◆ The problem ◆
Go through the data and retrieve each line that includes the string "ГОСТ".

(Excerpted data)

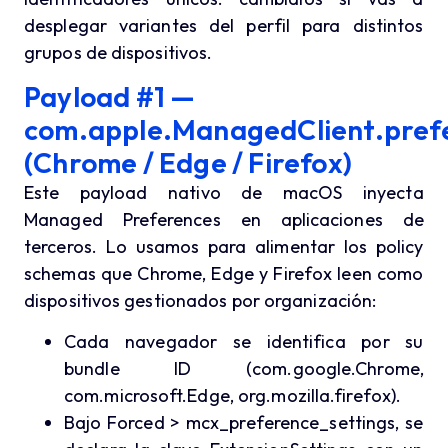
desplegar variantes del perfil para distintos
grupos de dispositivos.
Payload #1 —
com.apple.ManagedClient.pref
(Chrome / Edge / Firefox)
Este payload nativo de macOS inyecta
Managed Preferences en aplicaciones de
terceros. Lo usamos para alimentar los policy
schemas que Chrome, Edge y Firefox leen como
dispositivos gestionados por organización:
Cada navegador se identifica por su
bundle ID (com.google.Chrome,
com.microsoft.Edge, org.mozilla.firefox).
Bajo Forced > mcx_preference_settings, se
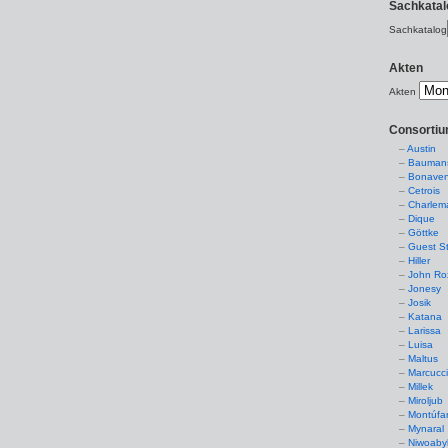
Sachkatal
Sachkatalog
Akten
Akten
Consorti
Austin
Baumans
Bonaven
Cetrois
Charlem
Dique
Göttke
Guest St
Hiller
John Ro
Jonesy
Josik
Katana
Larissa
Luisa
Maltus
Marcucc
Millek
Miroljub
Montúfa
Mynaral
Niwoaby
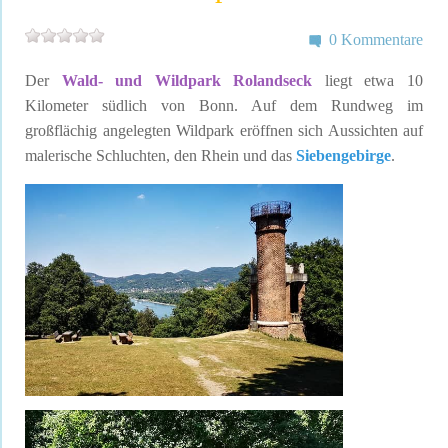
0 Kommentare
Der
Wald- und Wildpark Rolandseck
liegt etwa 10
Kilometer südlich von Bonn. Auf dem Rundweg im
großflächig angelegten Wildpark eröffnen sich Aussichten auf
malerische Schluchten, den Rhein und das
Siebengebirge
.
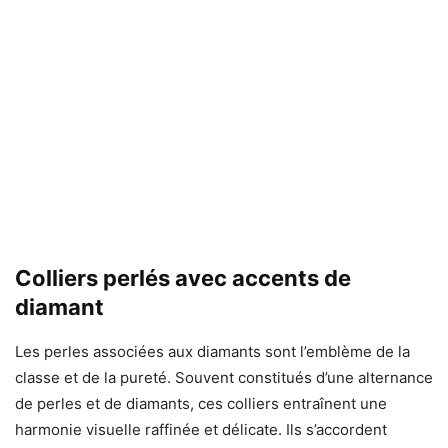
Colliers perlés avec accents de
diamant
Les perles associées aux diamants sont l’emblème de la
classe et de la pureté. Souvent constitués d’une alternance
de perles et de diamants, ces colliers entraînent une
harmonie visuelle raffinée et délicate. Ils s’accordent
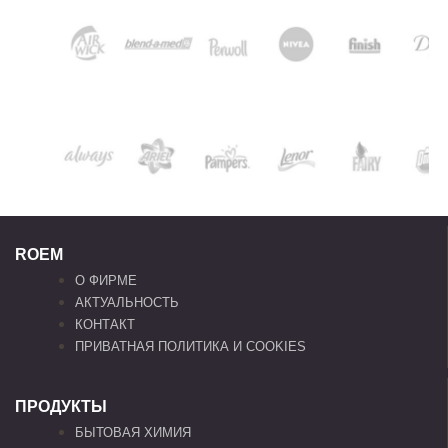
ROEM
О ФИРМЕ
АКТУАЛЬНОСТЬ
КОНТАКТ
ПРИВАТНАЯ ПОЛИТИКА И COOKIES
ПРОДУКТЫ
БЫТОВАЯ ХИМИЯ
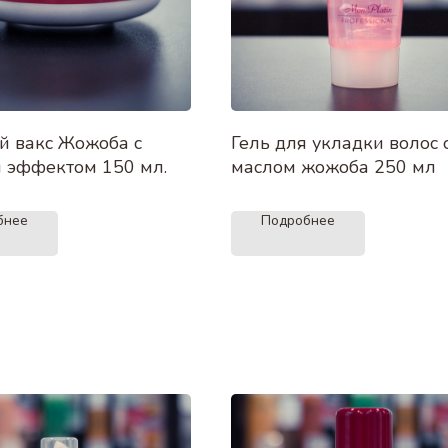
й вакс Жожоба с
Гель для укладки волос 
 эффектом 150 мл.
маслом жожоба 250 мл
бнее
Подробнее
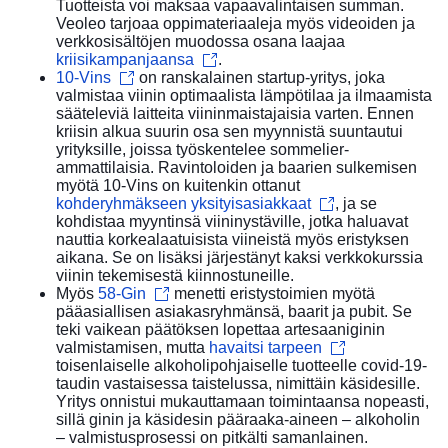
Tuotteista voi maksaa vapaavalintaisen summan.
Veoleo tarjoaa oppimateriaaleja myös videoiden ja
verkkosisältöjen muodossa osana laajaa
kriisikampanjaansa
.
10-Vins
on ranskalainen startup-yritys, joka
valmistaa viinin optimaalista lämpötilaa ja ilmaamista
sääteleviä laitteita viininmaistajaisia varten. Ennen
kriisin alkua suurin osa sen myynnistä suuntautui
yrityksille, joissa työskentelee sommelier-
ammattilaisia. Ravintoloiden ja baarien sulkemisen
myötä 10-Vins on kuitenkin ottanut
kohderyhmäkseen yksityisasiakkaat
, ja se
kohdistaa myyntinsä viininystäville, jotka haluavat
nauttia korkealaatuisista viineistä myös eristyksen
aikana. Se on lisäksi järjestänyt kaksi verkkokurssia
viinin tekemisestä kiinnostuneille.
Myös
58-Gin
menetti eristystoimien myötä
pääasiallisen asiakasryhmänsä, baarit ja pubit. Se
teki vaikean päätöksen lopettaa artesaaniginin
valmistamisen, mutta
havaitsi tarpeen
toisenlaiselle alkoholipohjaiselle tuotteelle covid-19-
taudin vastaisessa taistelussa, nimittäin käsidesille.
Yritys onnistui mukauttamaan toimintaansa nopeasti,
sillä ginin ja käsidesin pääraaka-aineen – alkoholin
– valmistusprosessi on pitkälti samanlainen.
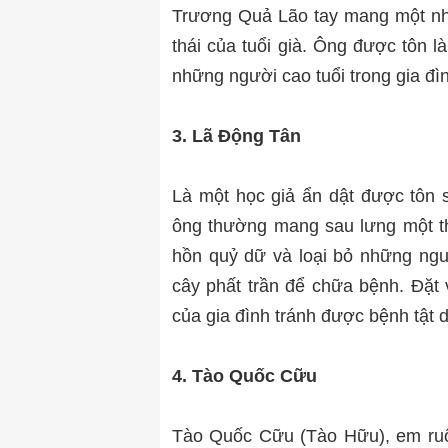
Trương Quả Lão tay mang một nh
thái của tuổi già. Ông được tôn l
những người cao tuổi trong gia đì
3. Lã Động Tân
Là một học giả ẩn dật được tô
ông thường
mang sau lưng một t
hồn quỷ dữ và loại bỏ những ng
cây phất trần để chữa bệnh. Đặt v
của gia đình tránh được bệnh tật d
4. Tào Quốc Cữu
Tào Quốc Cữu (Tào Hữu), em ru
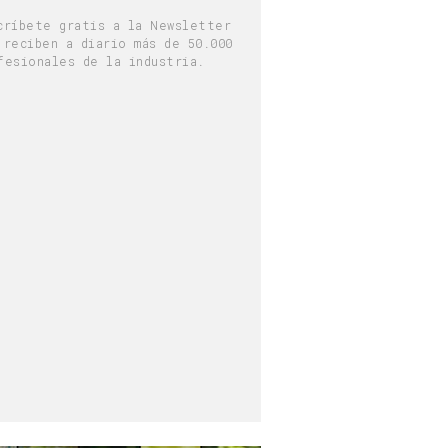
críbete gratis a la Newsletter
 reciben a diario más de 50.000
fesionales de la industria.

(End Excerpted data)
(Excerpted data)

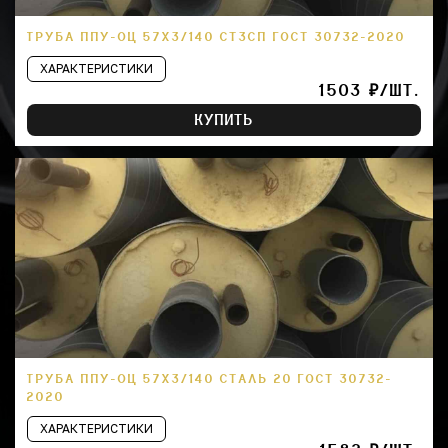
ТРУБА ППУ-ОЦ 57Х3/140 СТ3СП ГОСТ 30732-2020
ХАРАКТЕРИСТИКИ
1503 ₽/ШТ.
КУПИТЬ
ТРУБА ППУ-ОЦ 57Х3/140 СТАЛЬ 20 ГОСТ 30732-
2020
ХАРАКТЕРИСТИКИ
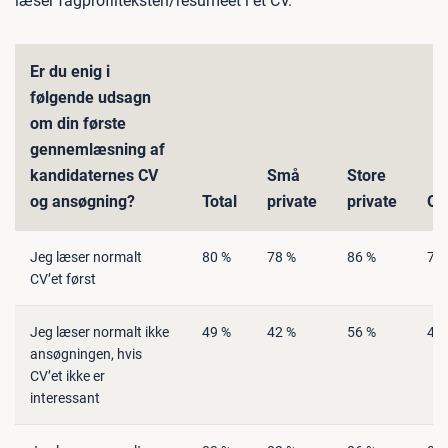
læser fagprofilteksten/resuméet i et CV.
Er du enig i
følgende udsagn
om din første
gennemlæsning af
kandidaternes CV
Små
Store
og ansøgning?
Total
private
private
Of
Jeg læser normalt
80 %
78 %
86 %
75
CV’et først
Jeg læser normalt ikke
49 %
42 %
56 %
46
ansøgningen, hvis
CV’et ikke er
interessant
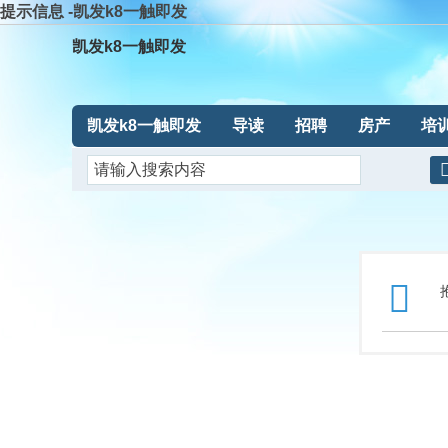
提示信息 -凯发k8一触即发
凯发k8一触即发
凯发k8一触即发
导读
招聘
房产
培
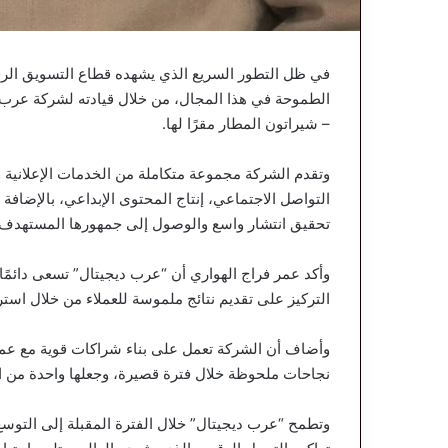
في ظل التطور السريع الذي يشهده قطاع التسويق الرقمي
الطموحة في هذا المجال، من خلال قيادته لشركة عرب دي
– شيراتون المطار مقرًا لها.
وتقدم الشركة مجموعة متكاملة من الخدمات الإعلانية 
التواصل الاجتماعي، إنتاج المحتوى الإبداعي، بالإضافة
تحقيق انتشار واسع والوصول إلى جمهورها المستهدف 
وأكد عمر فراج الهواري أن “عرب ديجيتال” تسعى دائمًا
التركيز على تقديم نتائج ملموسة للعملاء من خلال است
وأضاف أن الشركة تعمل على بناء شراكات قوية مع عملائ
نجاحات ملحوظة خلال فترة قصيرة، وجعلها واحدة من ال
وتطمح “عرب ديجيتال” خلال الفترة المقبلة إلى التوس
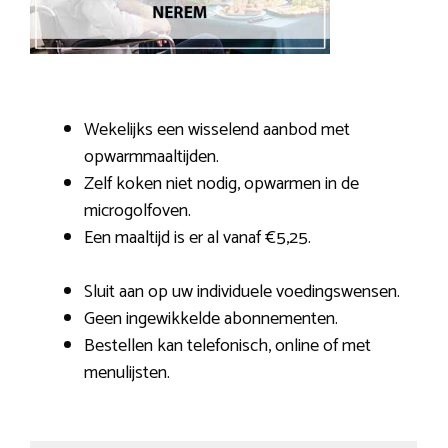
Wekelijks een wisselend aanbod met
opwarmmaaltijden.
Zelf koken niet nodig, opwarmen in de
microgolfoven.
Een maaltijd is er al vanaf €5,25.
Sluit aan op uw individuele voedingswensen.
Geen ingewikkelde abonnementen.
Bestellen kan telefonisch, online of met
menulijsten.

(End Excerpted data)

◆ Result for this task ◆
ТРУБА ППУ-ОЦ 57Х3/140 СТ3СП ГОСТ 30732-2020
ТРУБА ППУ-ОЦ 57Х3/140 СТАЛЬ 20 ГОСТ 30732-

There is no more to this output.